** RECORD EXTRACTS follows **

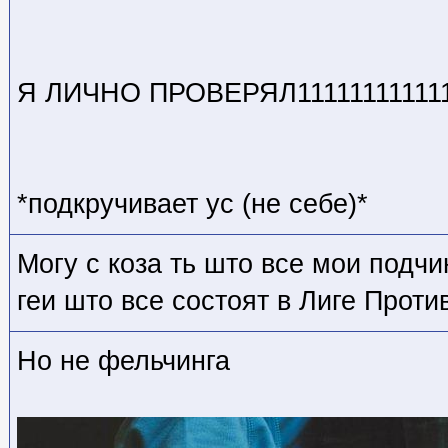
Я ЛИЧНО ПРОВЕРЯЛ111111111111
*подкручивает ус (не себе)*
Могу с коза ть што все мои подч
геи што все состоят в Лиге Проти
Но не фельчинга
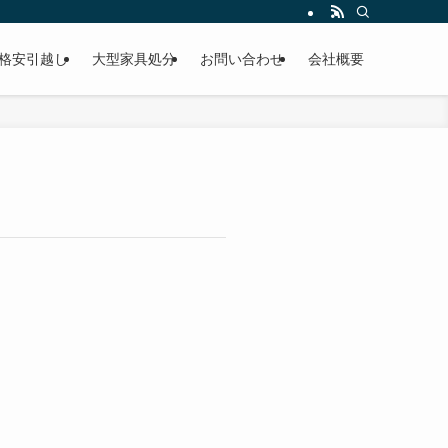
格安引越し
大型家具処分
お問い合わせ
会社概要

** End of RECORD EXTRACTS **
** RECORD EXTRACTS follows **

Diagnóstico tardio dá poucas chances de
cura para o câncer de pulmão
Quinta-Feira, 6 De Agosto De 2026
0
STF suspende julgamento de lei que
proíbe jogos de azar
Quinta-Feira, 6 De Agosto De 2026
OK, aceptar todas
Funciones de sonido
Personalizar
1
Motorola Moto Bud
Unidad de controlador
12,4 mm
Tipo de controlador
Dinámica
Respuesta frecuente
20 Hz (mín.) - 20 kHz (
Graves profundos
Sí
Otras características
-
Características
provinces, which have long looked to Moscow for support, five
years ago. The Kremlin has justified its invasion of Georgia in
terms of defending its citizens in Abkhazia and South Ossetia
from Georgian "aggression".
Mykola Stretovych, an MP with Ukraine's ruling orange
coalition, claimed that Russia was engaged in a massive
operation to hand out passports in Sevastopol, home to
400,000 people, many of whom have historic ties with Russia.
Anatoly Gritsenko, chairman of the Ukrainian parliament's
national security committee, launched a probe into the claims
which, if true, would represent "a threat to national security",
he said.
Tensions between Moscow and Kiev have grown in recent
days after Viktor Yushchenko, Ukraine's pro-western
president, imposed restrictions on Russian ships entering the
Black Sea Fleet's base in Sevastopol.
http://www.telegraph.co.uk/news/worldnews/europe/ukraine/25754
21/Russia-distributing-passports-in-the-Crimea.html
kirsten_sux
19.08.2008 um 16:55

** End of RECORD EXTRACTS **
** RECORD EXTRACTS follows **

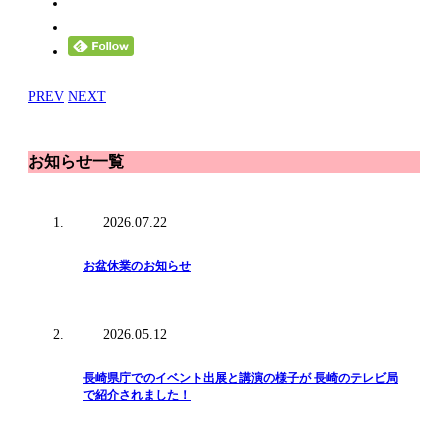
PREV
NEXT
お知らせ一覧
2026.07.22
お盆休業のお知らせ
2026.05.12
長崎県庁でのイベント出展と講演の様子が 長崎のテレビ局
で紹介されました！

** End of RECORD EXTRACTS **

== TASK OBJECTIVE ==
Filter the listing above so that only lines holding the word "Sevastopol" remain, and report those lines.

== EXERCISE OUTPUT ==
operation to hand out passports in Sevastopol, home to
Black Sea Fleet's base in Sevastopol.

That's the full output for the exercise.